We can also produce a word cloud of the topics, followers of the organisation were talking about.
As these tweets were not restricted to the topics of the target organisation, we get a wide range of keywords here. It is clear, that apart from the main topics that interests most of the people, these people have a slight divergence from the average towards the target organisation. This divergence is what we are interested in identifying. You can spot some keywords that would not turn up from a randomly sampled population of Twitter, for example cfpreform, GreenpeaceUK, overfishing, BristolZooGdns etc. This suggests that the followers of this account are more interested in nature related topics.
Individual Level
Now we can look at what can be derived about the people who form these two communities. We would like to understand who are the influential people who form opinions and spread information. In other words, we aim to identify who the influencers are and therefore who the organisation should start to engage with more closely. This information can also be fed back to the previous analysis by weighting topics and keyword depending on how influential the originator of the tweet is. The simplest way to identify people is to look how active they are and how many followers they have (note that these two factors are not independent). In the literature, other factors were incorporated into this score including the number of retweets and mentions. The figure below shows the top-20 followers of the RSPB account.

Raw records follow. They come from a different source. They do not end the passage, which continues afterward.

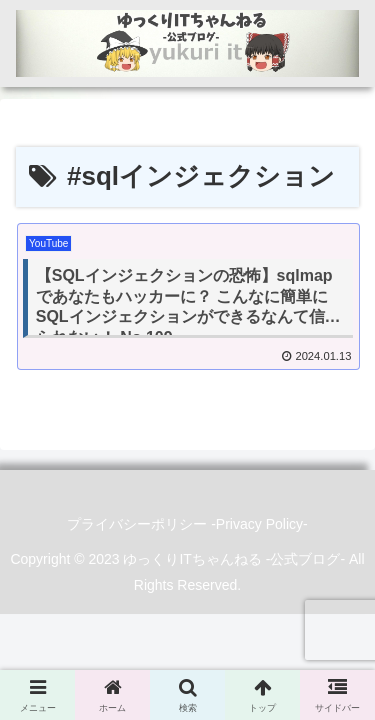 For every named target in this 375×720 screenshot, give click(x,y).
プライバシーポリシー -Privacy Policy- (187, 524) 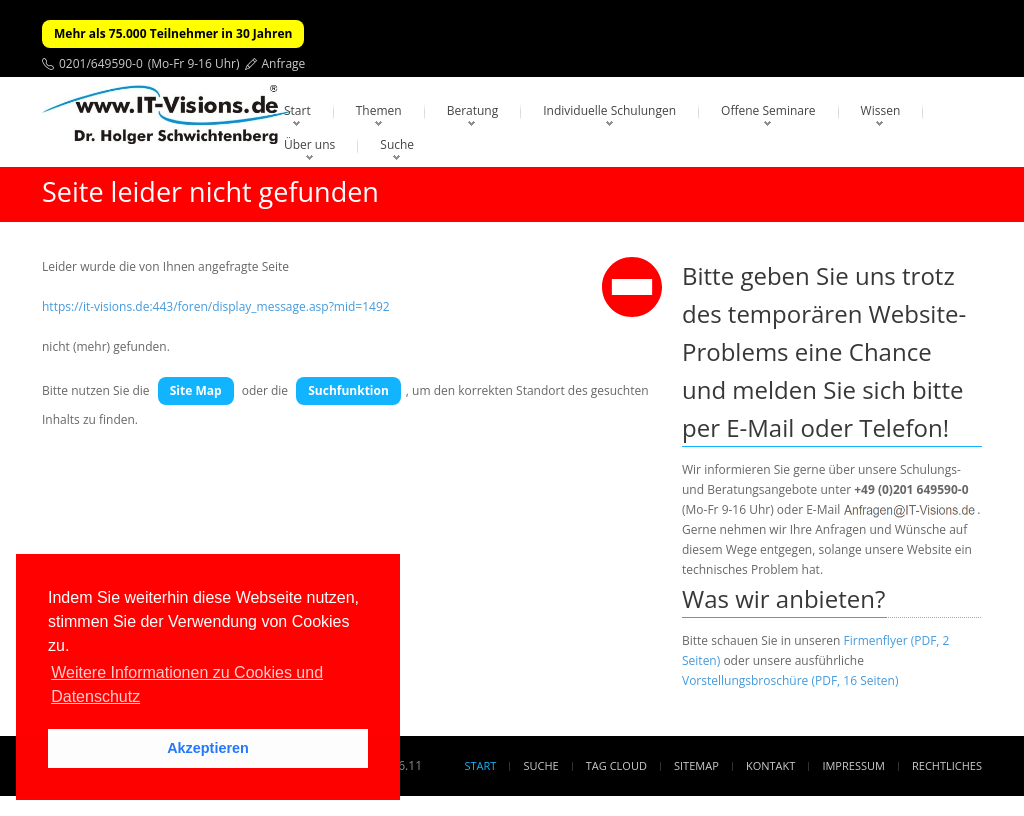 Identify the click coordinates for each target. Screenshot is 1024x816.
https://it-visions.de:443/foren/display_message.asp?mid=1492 (216, 306)
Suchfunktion (348, 390)
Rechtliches (947, 765)
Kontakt (770, 765)
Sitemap (696, 765)
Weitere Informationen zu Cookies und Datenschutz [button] (187, 684)
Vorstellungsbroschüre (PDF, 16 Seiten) (790, 680)
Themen (379, 110)
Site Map (196, 390)
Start (297, 110)
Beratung (473, 110)
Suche (397, 144)
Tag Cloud (616, 765)
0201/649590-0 (101, 63)
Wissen (881, 110)
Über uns (309, 144)
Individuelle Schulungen (609, 110)
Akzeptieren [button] (208, 748)
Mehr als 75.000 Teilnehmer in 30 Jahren (173, 33)
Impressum (853, 765)
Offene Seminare (768, 110)
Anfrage (284, 63) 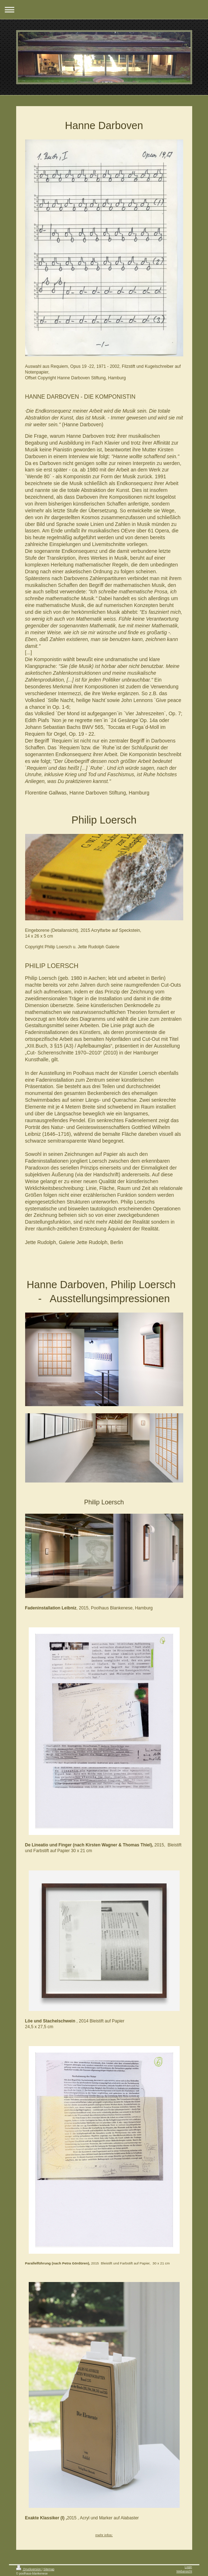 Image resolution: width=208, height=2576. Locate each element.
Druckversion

These users produced around 7% of the tweets we collected. It is important to concentrate on these people as the information they find interesting is very likely to spread. Users in the long tail should not be abandoned too, however, it is more problematic to define a strategy to reach out to those users. The same approach can also be applied to the users of the target topic; the top influences can be identified and targeted. However, the long tail distribution is even more apparent in that case, as the top-20 users produced only 5% of the tweets.
User profiling
Apart from detecting whether a user is influential, a number of additional characteristics can be inferred. From example, using various data-mining and predicting techniques, my Twitter profile analysis says that
- I am 25-34 year old
- I live near London, England, United Kingdom
- I can potentially reach 1378 users
- My network is composed of 25-34 year olds followed by 18-20 year olds
- I frequently talk about android, apple and big data
- My personality type is inquisitive, cautious (source: )
- My style is academic